Designs strength in numbers (23:46)

- Were there other things that Jordan taught you specifically about becoming the greatest or just getting ahead? - The people you surround yourself with, you know? Everybody that you put in your inner circle should have one thing that they do better than you. That way you're always a student. So if you look at Michael's inner circle, it's people that have significant skill sets. They're the Michael Jordan's of their industry and he learns from them, which is fun and weird to say like, oh, I'm Michael Jordan, but I'm surrounded myself with Michael Jordan's of their industry and he talks in that way. I try to find people that I wish I had their skill set and I befriend them and I hang out with them and I learn from them and it keeps you sharp. It gives you a different set of inspiration points to pull from. And so his philosophy and I agree with it is the greatest, I would say, leaders on the planet are also the greatest curators. They don't create a lot, but they curate thoughts and they put it together and they put their perspective on it. I try to do the same thing. I'm like, man, this person's amazing at this, this person's amazing at that. How can I learn from them and then put my spin on it? That's helped me so much by being a curator because it gives you an embarrassment of riches in terms of information.
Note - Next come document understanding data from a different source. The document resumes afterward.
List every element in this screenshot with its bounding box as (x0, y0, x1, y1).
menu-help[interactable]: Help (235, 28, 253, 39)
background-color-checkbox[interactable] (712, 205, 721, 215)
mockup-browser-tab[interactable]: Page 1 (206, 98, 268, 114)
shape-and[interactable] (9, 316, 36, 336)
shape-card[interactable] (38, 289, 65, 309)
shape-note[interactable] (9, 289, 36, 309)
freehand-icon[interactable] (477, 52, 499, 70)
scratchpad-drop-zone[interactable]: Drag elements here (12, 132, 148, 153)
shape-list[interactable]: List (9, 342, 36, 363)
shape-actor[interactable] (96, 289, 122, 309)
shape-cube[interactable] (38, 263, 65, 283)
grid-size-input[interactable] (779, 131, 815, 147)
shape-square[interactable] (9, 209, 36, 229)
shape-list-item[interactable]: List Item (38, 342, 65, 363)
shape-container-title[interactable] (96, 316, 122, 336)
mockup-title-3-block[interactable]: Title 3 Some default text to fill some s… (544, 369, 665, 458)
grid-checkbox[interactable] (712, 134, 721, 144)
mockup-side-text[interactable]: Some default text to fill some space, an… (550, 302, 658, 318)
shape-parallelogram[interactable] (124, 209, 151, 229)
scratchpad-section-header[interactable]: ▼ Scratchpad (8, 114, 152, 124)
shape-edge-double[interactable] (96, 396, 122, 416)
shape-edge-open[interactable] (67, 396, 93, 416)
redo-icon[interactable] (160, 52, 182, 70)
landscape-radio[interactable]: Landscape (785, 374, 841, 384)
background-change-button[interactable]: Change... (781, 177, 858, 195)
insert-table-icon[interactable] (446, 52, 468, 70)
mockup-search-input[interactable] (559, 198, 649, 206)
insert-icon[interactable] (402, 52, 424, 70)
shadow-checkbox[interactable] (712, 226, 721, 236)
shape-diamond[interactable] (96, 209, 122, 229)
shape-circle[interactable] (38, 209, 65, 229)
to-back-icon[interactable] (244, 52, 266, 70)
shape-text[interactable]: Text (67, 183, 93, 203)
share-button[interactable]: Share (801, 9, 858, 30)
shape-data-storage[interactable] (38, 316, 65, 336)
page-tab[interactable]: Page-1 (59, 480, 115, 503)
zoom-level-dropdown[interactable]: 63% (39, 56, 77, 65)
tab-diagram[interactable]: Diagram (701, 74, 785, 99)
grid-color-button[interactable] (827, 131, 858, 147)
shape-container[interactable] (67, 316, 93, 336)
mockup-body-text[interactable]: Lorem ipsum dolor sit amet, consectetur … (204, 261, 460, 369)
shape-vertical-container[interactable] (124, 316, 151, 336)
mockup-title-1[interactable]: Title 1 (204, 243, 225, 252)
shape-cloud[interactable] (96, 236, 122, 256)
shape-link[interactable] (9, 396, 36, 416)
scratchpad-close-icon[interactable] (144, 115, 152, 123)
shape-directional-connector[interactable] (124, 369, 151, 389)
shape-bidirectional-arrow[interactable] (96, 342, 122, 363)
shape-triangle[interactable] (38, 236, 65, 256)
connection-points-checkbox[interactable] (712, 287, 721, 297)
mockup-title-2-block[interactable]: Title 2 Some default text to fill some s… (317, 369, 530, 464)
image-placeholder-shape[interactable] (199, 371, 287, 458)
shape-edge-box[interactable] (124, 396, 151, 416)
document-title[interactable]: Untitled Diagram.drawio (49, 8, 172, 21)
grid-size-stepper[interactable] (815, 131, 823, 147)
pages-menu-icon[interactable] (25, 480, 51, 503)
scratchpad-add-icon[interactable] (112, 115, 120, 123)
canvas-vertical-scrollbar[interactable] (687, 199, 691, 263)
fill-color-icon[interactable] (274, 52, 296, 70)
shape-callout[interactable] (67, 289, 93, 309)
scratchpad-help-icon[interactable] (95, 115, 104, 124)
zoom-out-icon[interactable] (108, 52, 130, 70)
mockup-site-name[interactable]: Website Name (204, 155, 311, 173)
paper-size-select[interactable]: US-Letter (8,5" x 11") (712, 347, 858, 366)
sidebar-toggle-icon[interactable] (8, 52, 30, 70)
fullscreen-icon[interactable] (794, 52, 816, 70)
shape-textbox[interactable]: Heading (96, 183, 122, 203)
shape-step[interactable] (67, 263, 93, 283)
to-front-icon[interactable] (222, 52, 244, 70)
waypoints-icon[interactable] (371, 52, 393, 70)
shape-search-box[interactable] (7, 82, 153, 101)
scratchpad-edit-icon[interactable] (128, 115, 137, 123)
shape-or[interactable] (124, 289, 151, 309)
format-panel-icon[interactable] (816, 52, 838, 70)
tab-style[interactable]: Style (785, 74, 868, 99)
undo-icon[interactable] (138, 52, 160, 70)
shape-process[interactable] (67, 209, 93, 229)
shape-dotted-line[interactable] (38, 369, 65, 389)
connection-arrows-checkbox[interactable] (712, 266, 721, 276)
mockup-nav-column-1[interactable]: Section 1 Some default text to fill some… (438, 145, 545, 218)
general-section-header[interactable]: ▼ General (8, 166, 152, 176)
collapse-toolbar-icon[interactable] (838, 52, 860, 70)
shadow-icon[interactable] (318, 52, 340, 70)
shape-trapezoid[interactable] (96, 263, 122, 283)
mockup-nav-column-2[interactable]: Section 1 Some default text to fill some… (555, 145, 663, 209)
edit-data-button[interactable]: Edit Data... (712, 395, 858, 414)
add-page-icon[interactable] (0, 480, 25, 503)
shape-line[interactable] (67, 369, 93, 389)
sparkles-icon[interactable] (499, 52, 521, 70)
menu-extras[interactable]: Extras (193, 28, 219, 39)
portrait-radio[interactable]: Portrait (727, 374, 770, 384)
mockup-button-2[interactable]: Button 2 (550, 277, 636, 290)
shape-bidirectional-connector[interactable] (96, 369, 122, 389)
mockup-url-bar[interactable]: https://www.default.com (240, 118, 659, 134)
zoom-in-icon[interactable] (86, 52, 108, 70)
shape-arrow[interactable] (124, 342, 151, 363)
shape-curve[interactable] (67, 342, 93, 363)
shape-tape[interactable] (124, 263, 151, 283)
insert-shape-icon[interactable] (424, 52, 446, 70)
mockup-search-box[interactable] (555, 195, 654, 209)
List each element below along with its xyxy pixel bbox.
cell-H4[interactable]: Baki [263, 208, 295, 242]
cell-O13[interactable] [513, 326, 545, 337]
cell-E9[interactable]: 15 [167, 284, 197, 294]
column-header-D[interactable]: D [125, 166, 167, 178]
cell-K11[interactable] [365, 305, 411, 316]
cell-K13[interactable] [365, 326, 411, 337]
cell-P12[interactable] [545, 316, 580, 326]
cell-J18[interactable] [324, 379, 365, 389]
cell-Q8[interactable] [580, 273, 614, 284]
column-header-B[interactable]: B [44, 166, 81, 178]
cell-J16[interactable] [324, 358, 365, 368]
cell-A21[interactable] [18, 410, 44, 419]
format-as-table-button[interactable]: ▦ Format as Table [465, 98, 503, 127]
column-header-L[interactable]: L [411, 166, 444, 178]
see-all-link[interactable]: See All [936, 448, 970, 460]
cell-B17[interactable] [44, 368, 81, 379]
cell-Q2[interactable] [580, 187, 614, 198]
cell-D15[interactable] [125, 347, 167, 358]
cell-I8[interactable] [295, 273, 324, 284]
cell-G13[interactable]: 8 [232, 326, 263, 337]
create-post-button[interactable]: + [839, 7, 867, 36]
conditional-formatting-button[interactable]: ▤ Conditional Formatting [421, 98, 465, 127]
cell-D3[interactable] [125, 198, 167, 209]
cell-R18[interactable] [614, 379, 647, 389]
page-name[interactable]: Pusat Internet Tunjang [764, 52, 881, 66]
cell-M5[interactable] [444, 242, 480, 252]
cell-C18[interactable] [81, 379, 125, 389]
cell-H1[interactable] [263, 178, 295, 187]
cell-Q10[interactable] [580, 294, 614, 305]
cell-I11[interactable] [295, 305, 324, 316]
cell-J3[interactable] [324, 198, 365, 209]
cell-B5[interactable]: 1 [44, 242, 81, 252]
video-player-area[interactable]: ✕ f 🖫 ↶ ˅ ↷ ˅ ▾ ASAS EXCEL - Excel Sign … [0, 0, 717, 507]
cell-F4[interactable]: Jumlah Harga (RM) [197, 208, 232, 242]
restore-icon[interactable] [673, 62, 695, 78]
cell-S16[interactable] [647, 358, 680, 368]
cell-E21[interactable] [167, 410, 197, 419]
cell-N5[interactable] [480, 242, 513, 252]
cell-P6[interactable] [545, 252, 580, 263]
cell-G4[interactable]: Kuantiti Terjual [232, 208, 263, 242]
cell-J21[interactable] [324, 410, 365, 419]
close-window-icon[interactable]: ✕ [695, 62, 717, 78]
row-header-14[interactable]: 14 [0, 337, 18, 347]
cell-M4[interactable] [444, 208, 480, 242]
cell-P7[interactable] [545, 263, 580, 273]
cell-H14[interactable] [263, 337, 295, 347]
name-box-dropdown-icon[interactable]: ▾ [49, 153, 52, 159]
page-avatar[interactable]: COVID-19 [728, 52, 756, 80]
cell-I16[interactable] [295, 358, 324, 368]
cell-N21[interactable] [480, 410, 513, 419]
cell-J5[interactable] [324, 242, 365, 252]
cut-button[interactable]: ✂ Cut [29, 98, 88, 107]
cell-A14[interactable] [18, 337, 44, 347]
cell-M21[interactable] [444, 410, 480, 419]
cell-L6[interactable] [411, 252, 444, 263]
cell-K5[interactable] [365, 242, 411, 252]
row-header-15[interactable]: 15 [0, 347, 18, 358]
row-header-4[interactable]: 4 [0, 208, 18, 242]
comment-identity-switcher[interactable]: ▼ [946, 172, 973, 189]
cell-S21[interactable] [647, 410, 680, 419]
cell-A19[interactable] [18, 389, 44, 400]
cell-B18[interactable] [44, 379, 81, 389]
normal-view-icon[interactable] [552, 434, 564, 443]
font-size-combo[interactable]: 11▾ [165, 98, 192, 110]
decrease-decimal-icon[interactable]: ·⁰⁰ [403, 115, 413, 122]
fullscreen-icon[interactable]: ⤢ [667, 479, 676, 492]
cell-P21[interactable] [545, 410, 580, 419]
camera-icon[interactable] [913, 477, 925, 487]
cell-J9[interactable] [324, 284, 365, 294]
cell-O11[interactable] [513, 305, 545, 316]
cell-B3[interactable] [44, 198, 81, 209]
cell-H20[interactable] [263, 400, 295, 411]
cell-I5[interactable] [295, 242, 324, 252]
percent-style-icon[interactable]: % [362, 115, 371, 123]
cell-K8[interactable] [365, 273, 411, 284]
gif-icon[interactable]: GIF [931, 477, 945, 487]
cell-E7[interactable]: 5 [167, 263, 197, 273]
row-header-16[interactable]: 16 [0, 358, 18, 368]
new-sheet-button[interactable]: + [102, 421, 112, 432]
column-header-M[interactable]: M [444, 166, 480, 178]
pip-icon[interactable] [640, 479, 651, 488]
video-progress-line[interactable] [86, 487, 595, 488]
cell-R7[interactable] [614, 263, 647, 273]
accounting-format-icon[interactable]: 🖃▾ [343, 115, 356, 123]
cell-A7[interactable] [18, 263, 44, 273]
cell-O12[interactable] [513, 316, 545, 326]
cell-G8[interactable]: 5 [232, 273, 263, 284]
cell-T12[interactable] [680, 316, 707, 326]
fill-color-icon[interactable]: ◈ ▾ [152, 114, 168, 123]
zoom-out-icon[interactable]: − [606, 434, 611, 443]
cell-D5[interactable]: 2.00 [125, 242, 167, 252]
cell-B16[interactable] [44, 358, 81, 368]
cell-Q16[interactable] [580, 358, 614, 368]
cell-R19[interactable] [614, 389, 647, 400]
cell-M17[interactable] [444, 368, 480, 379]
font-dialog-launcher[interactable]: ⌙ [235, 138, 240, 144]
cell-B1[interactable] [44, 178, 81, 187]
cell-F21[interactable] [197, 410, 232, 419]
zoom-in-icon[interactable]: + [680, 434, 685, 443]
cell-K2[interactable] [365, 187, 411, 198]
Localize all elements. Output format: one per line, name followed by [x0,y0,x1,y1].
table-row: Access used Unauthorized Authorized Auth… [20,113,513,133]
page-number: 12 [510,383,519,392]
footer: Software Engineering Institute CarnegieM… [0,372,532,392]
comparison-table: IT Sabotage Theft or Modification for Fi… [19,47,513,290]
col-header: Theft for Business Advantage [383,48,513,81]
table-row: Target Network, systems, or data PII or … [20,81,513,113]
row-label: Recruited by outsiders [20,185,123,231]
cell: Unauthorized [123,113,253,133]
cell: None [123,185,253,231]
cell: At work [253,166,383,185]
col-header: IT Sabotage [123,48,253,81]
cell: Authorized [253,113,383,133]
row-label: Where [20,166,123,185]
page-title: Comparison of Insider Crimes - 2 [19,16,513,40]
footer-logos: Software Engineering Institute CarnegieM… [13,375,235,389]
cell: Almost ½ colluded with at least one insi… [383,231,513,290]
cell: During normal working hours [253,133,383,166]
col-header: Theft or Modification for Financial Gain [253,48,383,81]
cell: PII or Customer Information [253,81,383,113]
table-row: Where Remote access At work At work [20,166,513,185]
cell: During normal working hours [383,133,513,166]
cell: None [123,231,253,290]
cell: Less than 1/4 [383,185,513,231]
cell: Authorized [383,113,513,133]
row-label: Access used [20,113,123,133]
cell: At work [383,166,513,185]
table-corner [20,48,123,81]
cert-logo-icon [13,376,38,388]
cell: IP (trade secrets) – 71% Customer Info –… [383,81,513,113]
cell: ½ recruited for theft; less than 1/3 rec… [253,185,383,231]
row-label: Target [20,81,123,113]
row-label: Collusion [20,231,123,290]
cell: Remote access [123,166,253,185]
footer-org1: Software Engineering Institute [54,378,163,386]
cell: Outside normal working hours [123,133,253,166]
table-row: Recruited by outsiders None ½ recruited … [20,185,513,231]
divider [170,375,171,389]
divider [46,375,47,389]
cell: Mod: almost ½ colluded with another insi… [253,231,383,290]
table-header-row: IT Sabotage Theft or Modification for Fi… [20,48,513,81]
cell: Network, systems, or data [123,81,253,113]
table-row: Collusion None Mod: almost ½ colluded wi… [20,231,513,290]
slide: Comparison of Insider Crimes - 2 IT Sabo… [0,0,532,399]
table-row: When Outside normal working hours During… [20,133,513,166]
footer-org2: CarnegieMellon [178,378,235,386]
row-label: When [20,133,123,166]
And information is the greatest medium to use to create. And if you have a single focus and your information's limited, then your outcome, the products that you produce are always the same, just different versions of the same thing. So by hanging out with people who have knowledge in areas where I don't, I feel like I get to pull a unique inspiration. Most designers don't even know who Marcus Aurelius is. I learned about him from hanging out with the person who was the retired general and he was telling me about leadership from a military perspective. - You ended up with the retired general?


Leadership And Personal Growth

Leadership Is a Behavior (25:24)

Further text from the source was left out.